Researchers Find Potential Way to Run Malware on iPhone Even When it’s OFF

A first-of-its-kind security analysis of iOS Find My function
has identified a novel attack surface that makes it possible to
tamper with the firmware and load malware onto a Bluetooth chip
that’s executed while an iPhone is “off.”

The mechanism takes advantage of the fact that wireless chips
related to Bluetooth, Near-field communication (NFC^[1]), and ultra-wideband
(UWB^[2]) continue to operate
while iOS is shut down when entering a “power reserve” Low Power
Mode (LPM).

While this is done so as to enable features like Find My^[3]
and facilitate Express Card transactions^[4], all the three wireless
chips have direct access to the secure element, academics from the
Secure Mobile Networking Lab (SEEMOO^[5]) at the Technical
University of Darmstadt said^[6] in a paper.

“The Bluetooth and UWB chips are hardwired to the Secure Element
(SE) in the NFC chip, storing secrets that should be available in
LPM,” the researchers said.

“Since LPM support is implemented in hardware, it cannot be
removed by changing software components. As a result, on modern
iPhones, wireless chips can no longer be trusted to be turned off
after shutdown. This poses a new threat model.”

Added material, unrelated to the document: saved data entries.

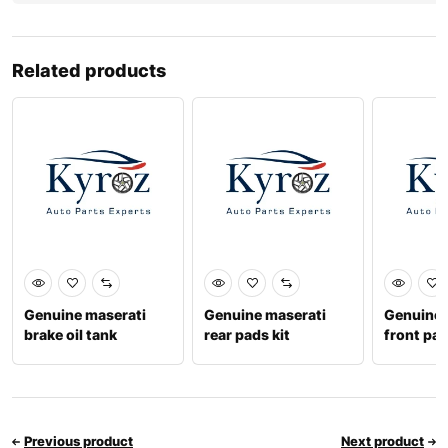
Related products
Genuine maserati
Genuine maserati
Genuine 
brake oil tank
rear pads kit
front pad
234976
673010323
6730120
Previous product
Next product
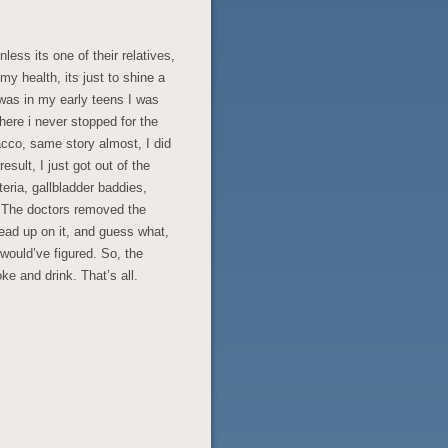
ess its one of their relatives,
y health, its just to shine a
 was in my early teens I was
there i never stopped for the
acco, same story almost, I did
result, I just got out of the
teria, gallbladder baddies,
e. The doctors removed the
read up on it, and guess what,
would’ve figured. So, the
e and drink. That’s all.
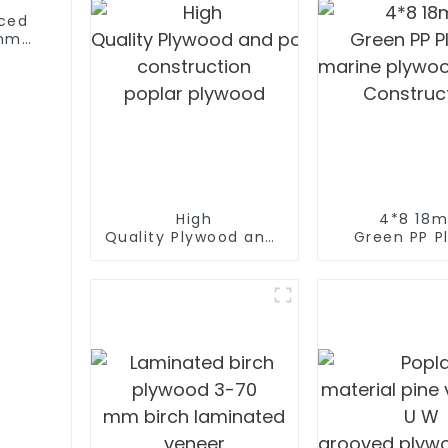
aced
6mm
od
High
4*8 18
Quality Plywood and polyester coated p
Green PP Pl
construction
marine plywo
poplar plywood
Construc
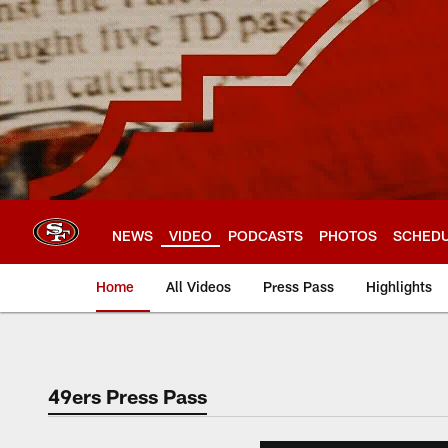
Skip
to
main
content
NEWS
VIDEO
PODCASTS
PHOTOS
SCHED
Home
All Videos
Press Pass
Highlights
49ers Press Pass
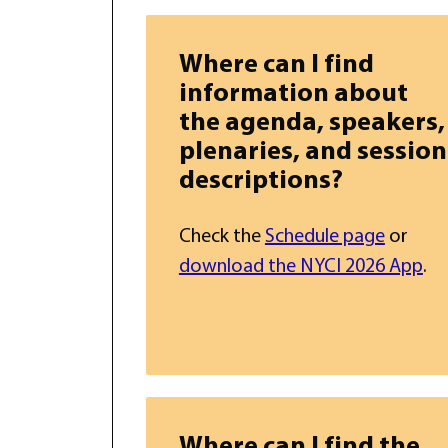
Where can I find
information about
the agenda, speakers,
plenaries, and session
descriptions?
Check the
Schedule page
or
download the NYCI 2026 App
.
Where can I find the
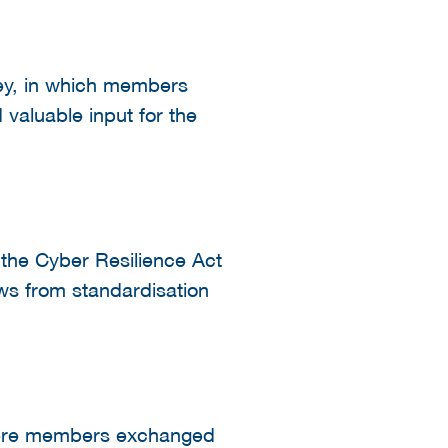
vey, in which members
 valuable input for the
 the Cyber Resilience Act
s from standardisation
here members exchanged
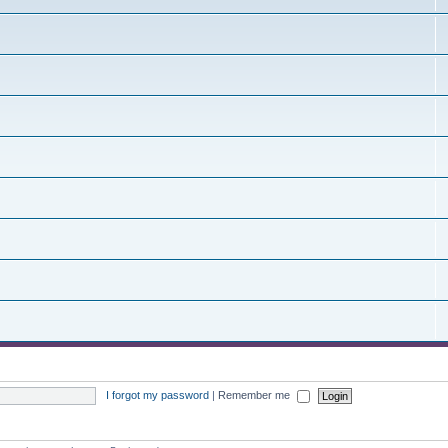
I forgot my password
|
Remember me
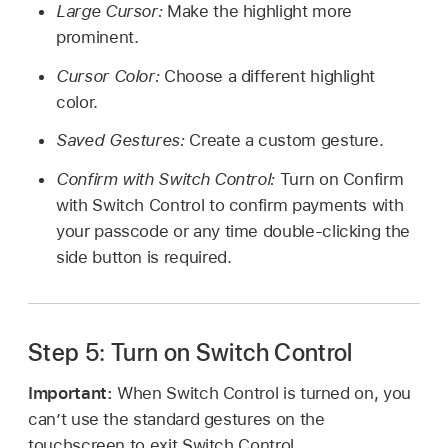
Large Cursor:
Make the highlight more
prominent.
Cursor Color:
Choose a different highlight
color.
Saved Gestures:
Create a custom gesture.
Confirm with Switch Control:
Turn on Confirm
with Switch Control to confirm payments with
your passcode or any time double-clicking the
side button is required.
Step 5: Turn on Switch Control
Important:
When Switch Control is turned on, you
can’t use the standard gestures on the
touchscreen to exit Switch Control.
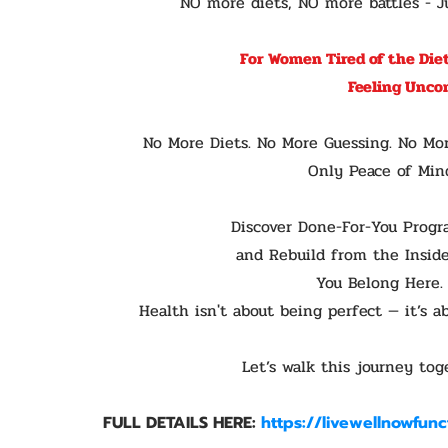
NO more diets, NO more battles - Ju
For Women Tired of the Diet
Feeling Unco
No More Diets. No More Guessing. No Mo
Only Peace of Mind
Discover Done-For-You Progr
and Rebuild from the Inside
You Belong Here.
Health isn't about being perfect — it’s 
Let’s walk this journey tog
FULL DETAILS HERE:
https://livewellnowfun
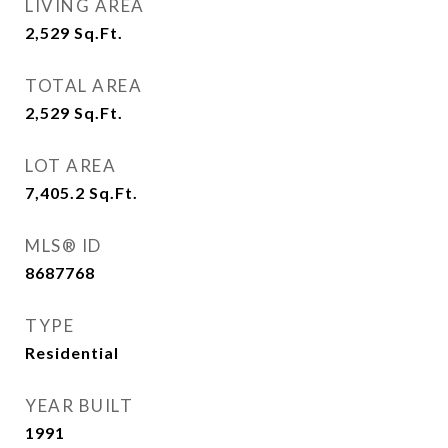
LIVING AREA
2,529
Sq.Ft.
TOTAL AREA
2,529
Sq.Ft.
LOT AREA
7,405.2
Sq.Ft.
MLS® ID
8687768
TYPE
Residential
YEAR BUILT
1991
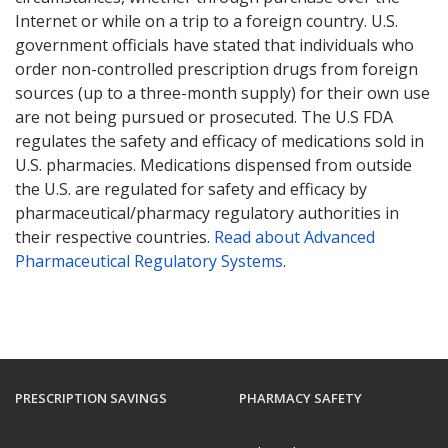
Internet or while on a trip to a foreign country. U.S.
government officials have stated that individuals who
order non-controlled prescription drugs from foreign
sources (up to a three-month supply) for their own use
are not being pursued or prosecuted. The U.S FDA
regulates the safety and efficacy of medications sold in
U.S. pharmacies. Medications dispensed from outside
the U.S. are regulated for safety and efficacy by
pharmaceutical/pharmacy regulatory authorities in
their respective countries.
Read about Advanced
Pharmaceutical Regulatory Systems
.
PRESCRIPTION SAVINGS
PHARMACY SAFETY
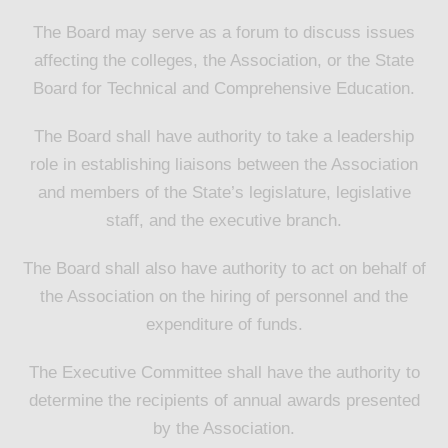
The Board may serve as a forum to discuss issues
affecting the colleges, the Association, or the State
Board for Technical and Comprehensive Education.
The Board shall have authority to take a leadership
role in establishing liaisons between the Association
and members of the State’s legislature, legislative
staff, and the executive branch.
The Board shall also have authority to act on behalf of
the Association on the hiring of personnel and the
expenditure of funds.
The Executive Committee shall have the authority to
determine the recipients of annual awards presented
by the Association.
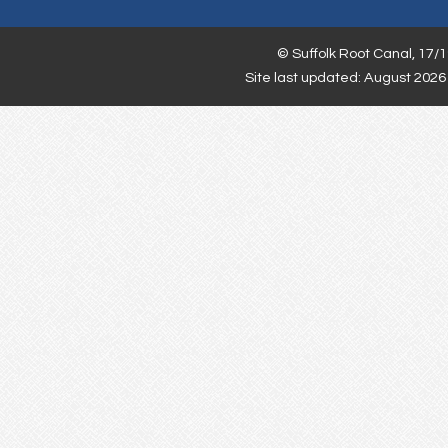
©
Suffolk Root Canal,
17/1
Site last updated: August 2026 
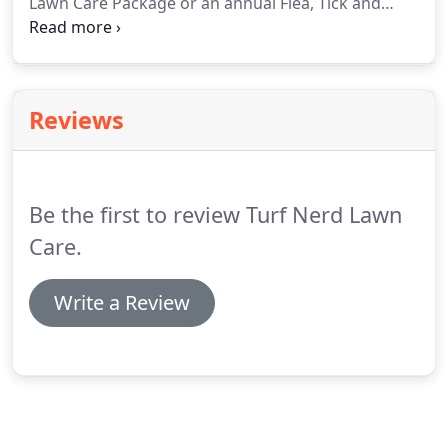
Lawn Care Package or an annual Flea, Tick and
Mosquito Package. We are lawn fertilization, weed
and insect control experts. We specialize in people,
pet and earth friendly lawn care services.
Reviews
Be the first to review Turf Nerd Lawn
Care.
Write a Review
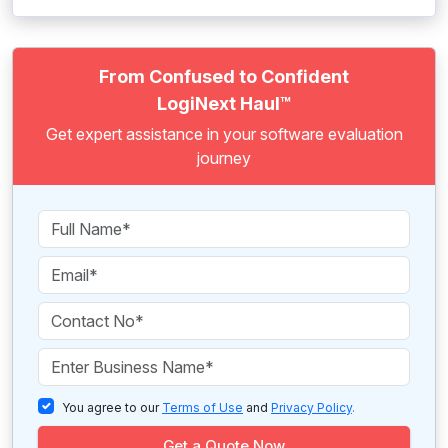
From Confused to Confident
LogiNext Haul™
Get expert assistance in your software evaluation
journey
You agree to our
Terms of Use
and
Privacy Policy
.
Get a Quote Now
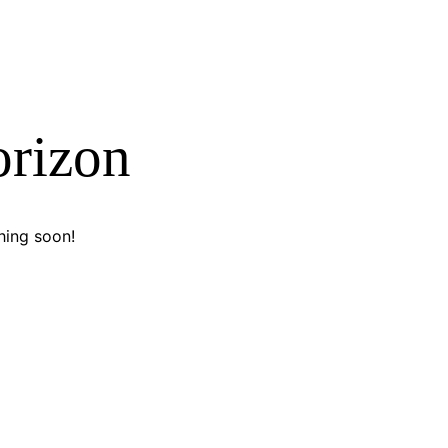
orizon
hing soon!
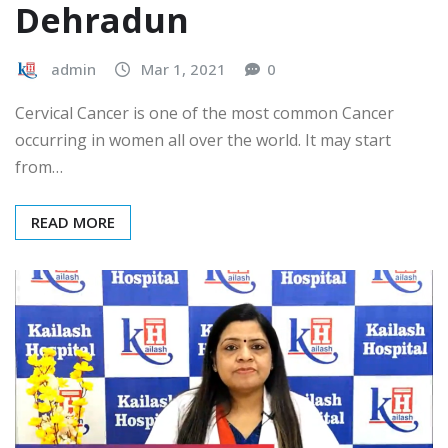
Dehradun
admin
Mar 1, 2021
0
Cervical Cancer is one of the most common Cancer
occurring in women all over the world. It may start
from…
READ MORE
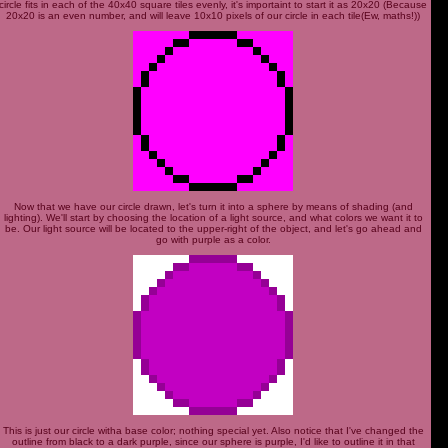
circle fits in each of the 40x40 square tiles evenly, it's importaint to start it as 20x20 (Because
20x20 is an even number, and will leave 10x10 pixels of our circle in each tile(Ew, maths!))
Now that we have our circle drawn, let's turn it into a sphere by means of shading (and
lighting). We'll start by choosing the location of a light source, and what colors we want it to
be. Our light source will be located to the upper-right of the object, and let's go ahead and
go with purple as a color.
This is just our circle witha base color; nothing special yet. Also notice that I've changed the
outline from black to a dark purple, since our sphere is purple, I'd like to outline it in that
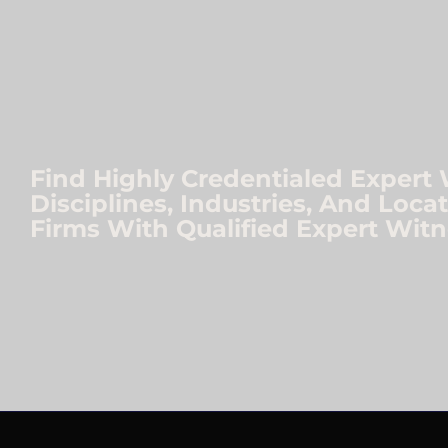
Find Highly Credentialed Expert 
Disciplines, Industries, And Loc
Firms With Qualified Expert Witn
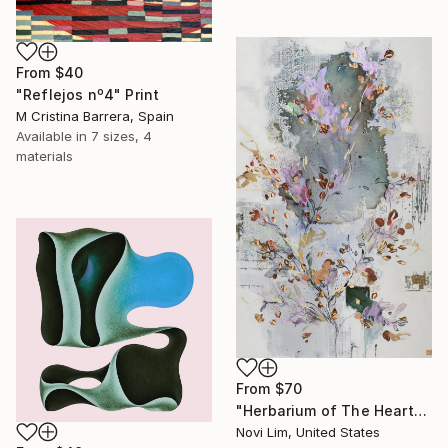
From
$40
"Reflejos nº4" Print
M Cristina Barrera, Spain
Available in
7 sizes, 4
materials
From
$70
"Herbarium of The Heart" Print
Novi Lim, United States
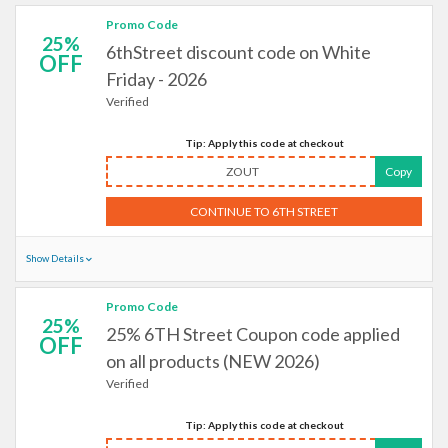
Promo Code
25%
6thStreet discount code on White
OFF
Friday - 2026
Verified
Tip: Apply this code at checkout
ZOUT
Copy
CONTINUE TO 6TH STREET
Show Details
Promo Code
25%
25% 6TH Street Coupon code applied
OFF
on all products (NEW 2026)
Verified
Tip: Apply this code at checkout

The findings are set to be presented^[7]
at the ACM Conference on Security and Privacy in Wireless and
Mobile Networks (WiSec 2022) this week.

The LPM features, newly introduced last year with iOS 15, make
it possible to track lost devices using the Find My network even
when run out of battery power or have been shut off. Current
devices with Ultra-wideband support include^[8] iPhone 11, iPhone 12,
and iPhone 13.

A message displayed when turning off iPhones reads thus^[9]: “iPhone remains
findable after power off. Find My helps you locate this iPhone when
it is lost or stolen, even when it is in power reserve mode or when
powered off.”

Calling the current LPM implementation “opaque,” the researchers
not only sometimes observed failures when initializing Find My
advertisements during power off, effectively contradicting the
aforementioned message, they also found that the Bluetooth firmware
is neither signed nor encrypted.

By taking advantage of this loophole, an adversary with
privileged access can create malware that’s capable of being
executed on an iPhone Bluetooth chip even when it’s powered
off.

However, for such a firmware compromise to happen, the attacker
must be able to communicate to the firmware via the operating
system, modify the firmware image, or gain code execution on an
LPM-enabled chip over-the-air by exploiting flaws such as BrakTooth^[10].

Put differently, the idea is to alter the LPM application thread
to embed malware, such as those that could alert the malicious
actor of a victim’s Find My Bluetooth broadcasts^[11], enabling the threat
actor to keep remote tabs on the target.

“Instead of changing existing functionality, they could also add
completely new features,” SEEMOO researchers pointed out, adding
they responsibly disclosed all the issues to Apple, but that the
tech giant “had no feedback.”

With LPM-related features taking a more stealthier approach to
carrying out its intended use cases, SEEMOO called on Apple to
include a hardware-based switch to disconnect the battery so as to
alleviate any surveillance^[12] concerns^[13] that could arise out of
firmware-level attacks.

“Since LPM support is based on the iPhone’s hardware, it cannot
be removed with system updates,” the researchers said. “Thus, it
has a long-lasting effect on the overall iOS security model.”

“Design of LPM features seems to be mostly driven by
functionality, without considering threats outside of the intended
applications. Find My after power off turns shutdown iPhones into
tracking devices by design, and the implementation within the
Bluetooth firmware is not secured against manipulation.”